- **WHAT TO PRODUCE**
There is material below. Print exactly the lines starting at the line with "New (351, 96)" and ending at the line with "Sign in (1057, 22)", ends included, and no others.

- **SUPPLIED RECORDS**
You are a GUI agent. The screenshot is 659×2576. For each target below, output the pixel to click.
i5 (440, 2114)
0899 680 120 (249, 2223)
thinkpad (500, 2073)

* * *

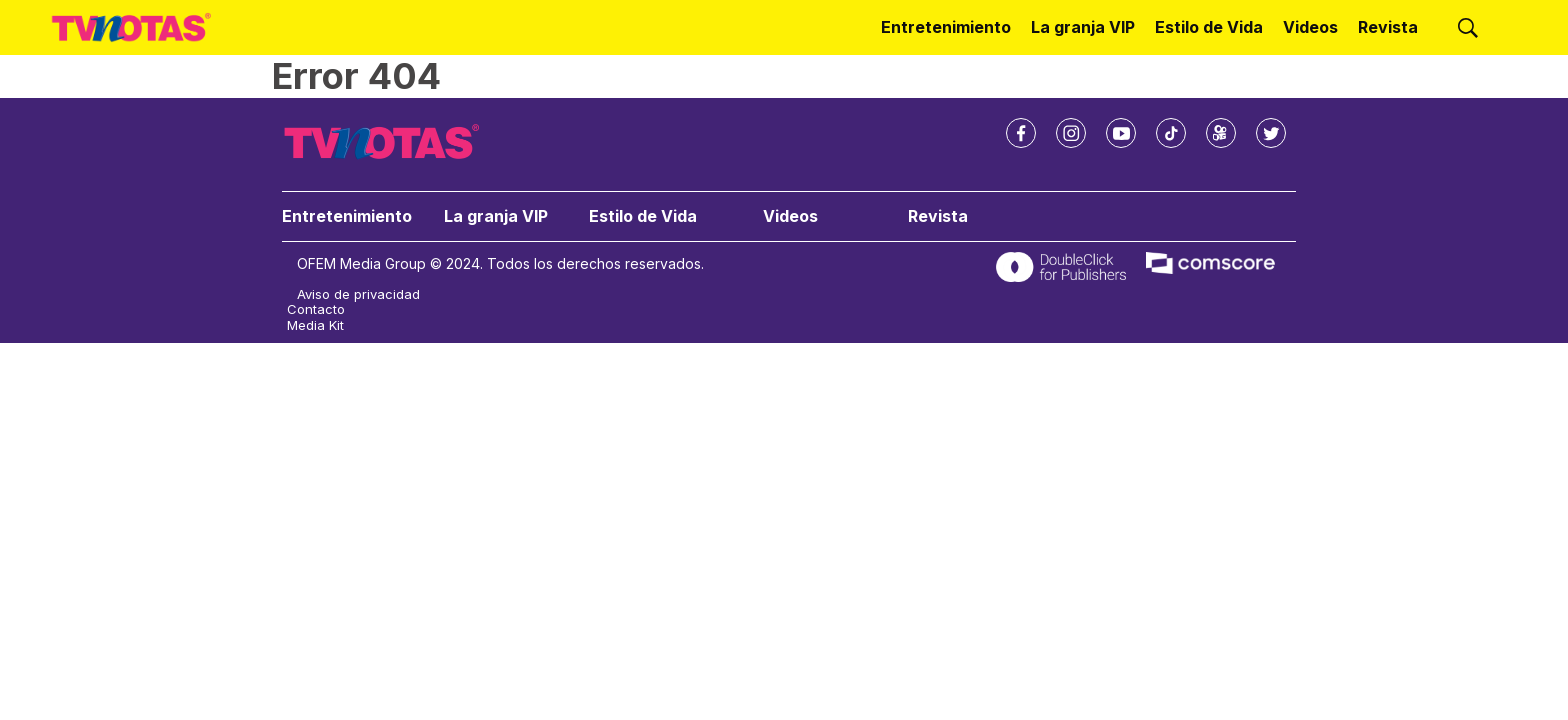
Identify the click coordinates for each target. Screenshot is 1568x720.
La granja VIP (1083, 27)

--

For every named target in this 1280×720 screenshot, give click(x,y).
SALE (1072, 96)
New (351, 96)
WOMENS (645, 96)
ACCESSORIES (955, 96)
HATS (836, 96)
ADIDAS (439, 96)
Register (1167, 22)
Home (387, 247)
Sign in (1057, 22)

- **YOUR SOLUTION**
New (351, 96)
WOMENS (645, 96)
ACCESSORIES (955, 96)
HATS (836, 96)
ADIDAS (439, 96)
Register (1167, 22)
Home (387, 247)
Sign in (1057, 22)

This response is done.